Debbie’s daddy had to put her into a taxi. He told her to come back when she’d had a kip. What he really meant was to come back when her pupils had got back to their normal size and it didn’t sound like she was going to collapse under the weight of everything she was trying to say. She could see Katie then. She could bring the colouring books then. What Debbie’s Da would really like to have done was shake her until her hair changed colour and her legs grew a bit and her earlobes became ever so slightly shorter. He wanted to close his eyes, and cling to her shoulders and call her Debbie and open them to see her there. But that wasn’t to be. So a taxi it was.
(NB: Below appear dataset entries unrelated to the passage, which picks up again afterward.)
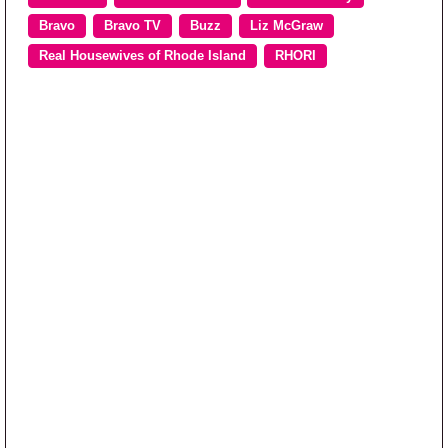
Bravo
Bravo TV
Buzz
Liz McGraw
Real Housewives of Rhode Island
RHORI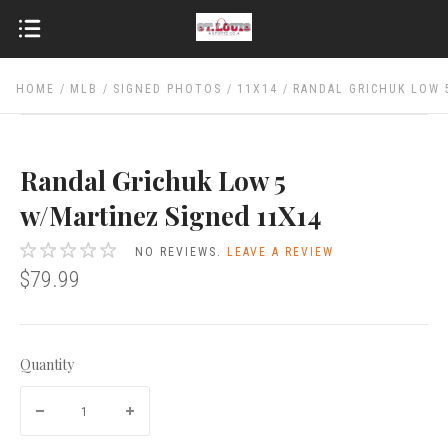
HOME
MLB
SIGNED PHOTOS
11X14
RANDAL GRICHUK LOW 
Randal Grichuk Low 5
w/Martinez Signed 11X14
NO REVIEWS.
LEAVE A REVIEW
$79.99
Quantity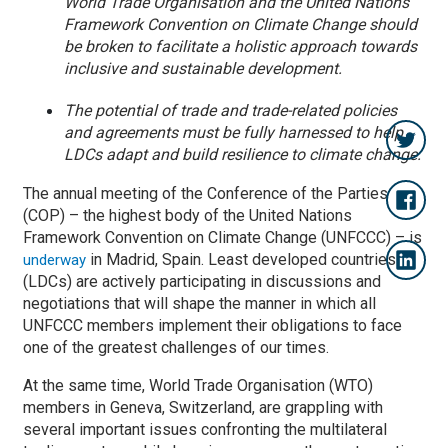
World Trade Organisation and the United Nations
Framework Convention on Climate Change should
be broken to facilitate a holistic approach towards
inclusive and sustainable development.
The potential of trade and trade-related policies
and agreements must be fully harnessed to help
LDCs adapt and build resilience to climate change.
The annual meeting of the Conference of the Parties
(COP) – the highest body of the United Nations
Framework Convention on Climate Change (UNFCCC) – is
in Madrid, Spain. Least developed countries
underway
(LDCs) are actively participating in discussions and
negotiations that will shape the manner in which all
UNFCCC members implement their obligations to face
one of the greatest challenges of our times.
At the same time, World Trade Organisation (WTO)
members in Geneva, Switzerland, are grappling with
several important issues confronting the multilateral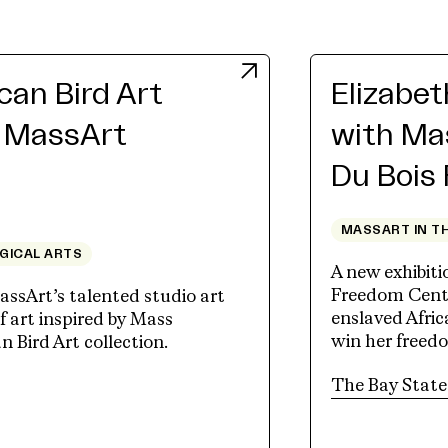
an Bird Art
Elizabe
h MassArt
with Ma
Du Bois
MASSART IN T
OGICAL ARTS
A new exhibit
Freedom Cente
assArt’s talented studio art
enslaved Afri
 art inspired by Mass
win her freed
Bird Art collection.
tab)
The Bay State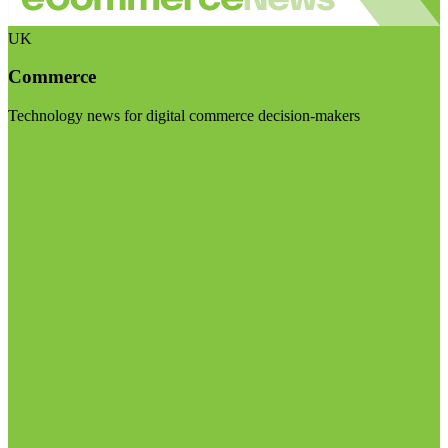
UK
Commerce
Technology news for digital commerce decision-makers
Visit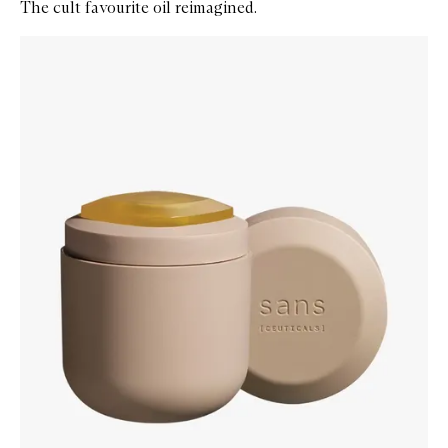
The cult favourite oil reimagined.
Skip to content below carousel
Zoom In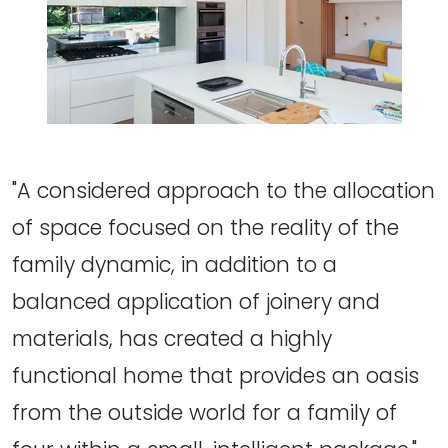
"A considered approach to the allocation
of space focused on the reality of the
family dynamic, in addition to a
balanced application of joinery and
materials, has created a highly
functional home that provides an oasis
from the outside world for a family of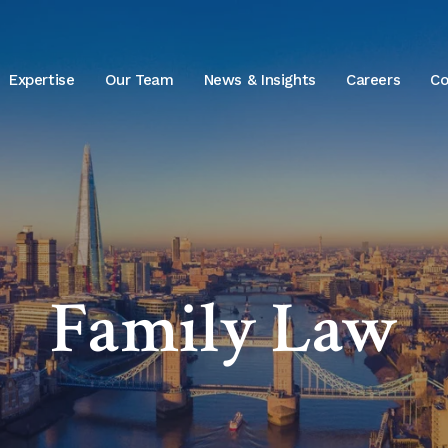
Expertise
Our Team
News & Insights
Careers
Co
Family Law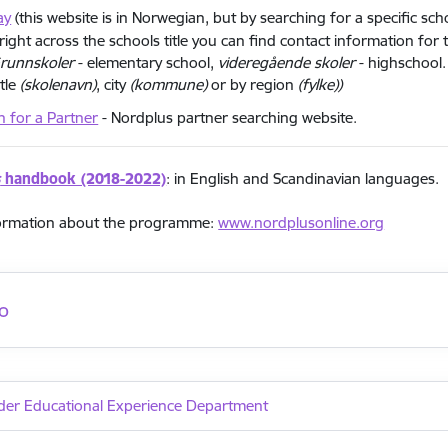
ay
(this website is in Norwegian, but by searching for a specific sc
right across the schools title you can find contact information for 
runnskoler
- elementary school,
videregående skoler
- highschool.
itle
(skolenavn)
, city
(kommune)
or by region
(fylke))
h for a Partner
- Nordplus partner searching website.
s
handbook (2018-2022)
: in English and Scandinavian languages.
ormation about the programme:
www.nordplusonline.org
o
der Educational Experience Department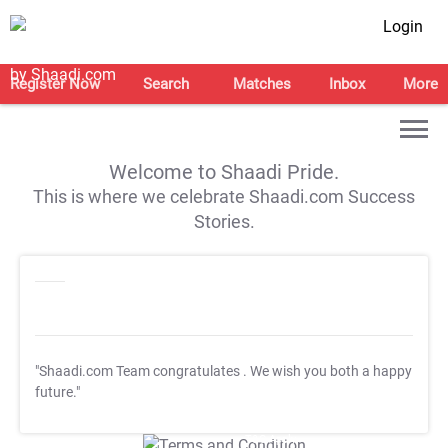
Login
Register Now
Search
Matches
Inbox
More
Welcome to Shaadi Pride.
This is where we celebrate Shaadi.com Success
Stories.
"Shaadi.com Team congratulates
. We wish you both a happy
future."
T&C Apply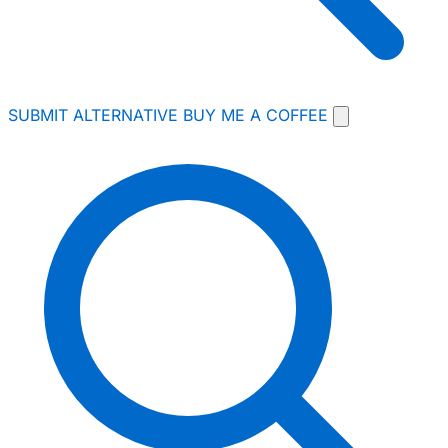
SUBMIT ALTERNATIVE
BUY ME A COFFEE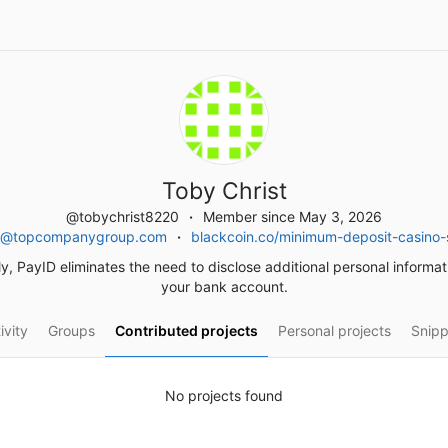
Toby Christ
@tobychrist8220
Member since May 3, 2026
12@topcompanygroup.com
blackcoin.co/minimum-deposit-casino-s
ly, PayID eliminates the need to disclose additional personal informa
your bank account.
ivity
Groups
Contributed projects
Personal projects
Snipp
No projects found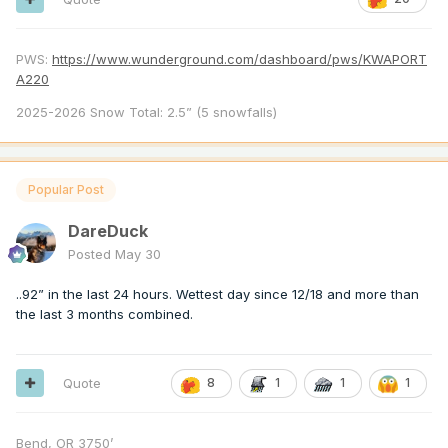
PWS:
https://www.wunderground.com/dashboard/pws/KWAPORT
A220
2025-2026 Snow Total: 2.5” (5 snowfalls)
Popular Post
DareDuck
Posted
May 30
..92” in the last 24 hours. Wettest day since 12/18 and more than
the last 3 months combined.
Quote
8
1
1
1
Bend, OR 3750’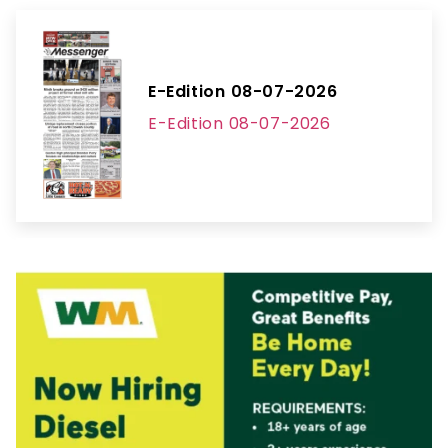
E-Edition 08-07-2026
E-Edition 08-07-2026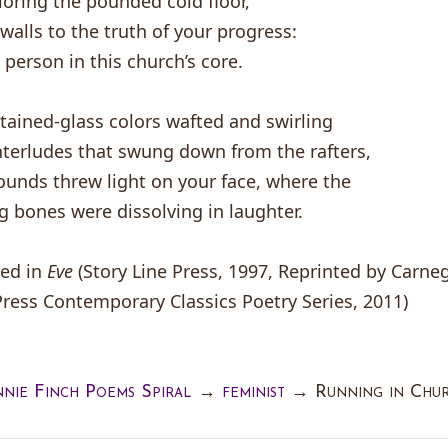
oring the pounded cold floor,
 walls to the truth of your progress:
 person in this church’s core.
stained-glass colors wafted and swirling
nterludes that swung down from the rafters,
unds threw light on your face, where the
g bones were dissolving in laughter.
ted in
Eve
(Story Line Press, 1997, Reprinted by Carne
Press Contemporary Classics Poetry Series, 2011)
nie Finch Poems Spiral
→
feminist
→
Running in Chu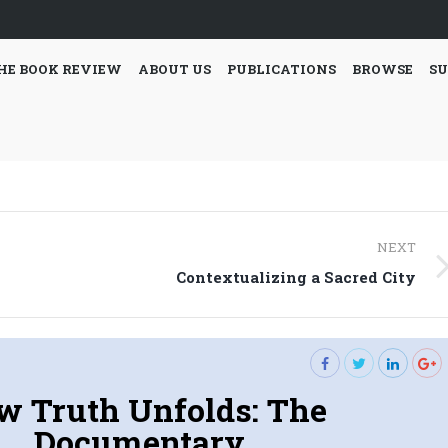
HE BOOK REVIEW
ABOUT US
PUBLICATIONS
BROWSE
SU
NEXT
Next
Contextualizing a Sacred City
post:
w Truth Unfolds: The
Documentary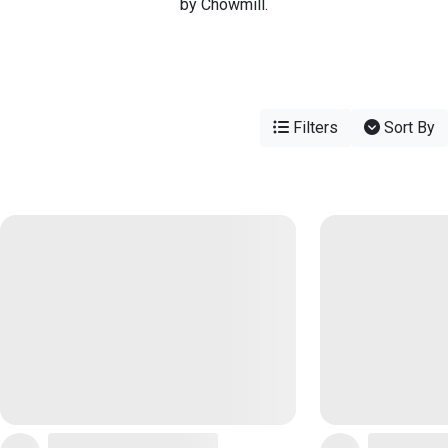
by Chowmill.
Filters
Sort By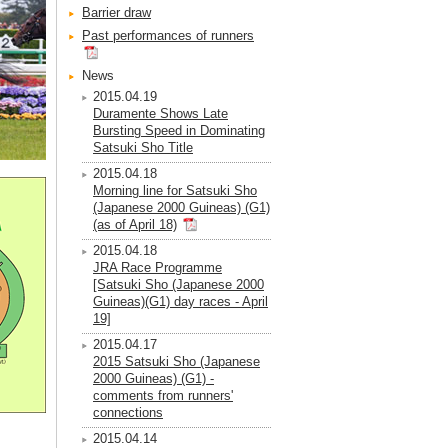
Barrier draw
Past performances of runners
News
2015.04.19
Duramente Shows Late
Bursting Speed in Dominating
Satsuki Sho Title
2015.04.18
Morning line for Satsuki Sho
(Japanese 2000 Guineas) (G1)
(as of April 18)
2015.04.18
JRA Race Programme
[Satsuki Sho (Japanese 2000
Guineas)(G1) day races - April
19]
2015.04.17
2015 Satsuki Sho (Japanese
2000 Guineas) (G1) -
comments from runners'
connections
2015.04.14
As Roisín stumbled through her own front door, she spilled the books and crayons and chocolates and cola bottles over the hall floor, but managed to keep a hold of the penguin. She sank to her knees to try to pick them up but found her head on the floor beside them. Sean picked her up from behind as the sobs came. He’d been to the shop for more milk and the bakery for jam doughnuts but otherwise hadn’t left. He carried her to her bed, got a glass of water and the sleeping pills Roisín kept for the Sundays after a long weekend, and waited for the sobbing to become snores and the shivering to become twitching, stillness being too much to ask for.
And his mind drifted as it always did. He drifted. Perhaps he was a drifter, though he denied such things vehemently. In his drifting, he clung onto trunks like Roisín who had roots he couldn’t begin to imagine. So things were done and branches were broken, all the time he mocked while drowning. And time shed its weary leaves and it came to this. Not enough for attraction, neither enough for repugnance. It was simply gone. There was nothing to be said, nor to be done. There never was nothing to be done. Double negatives were ever their way. Except that they’d lost their lustre somewhere along the way. He talked of her often, thought of her more. But could never work out why. Longed for her presence but, when it came, had nothing to say. Nothing of consequence anyway. So he searched for her voice in every which way it presented itself, turned up when she least wanted him to. He became a pain. Let’s be realistic, he wasn’t right for her nor she for him but, still, he cared. Though not quite enough, he never could.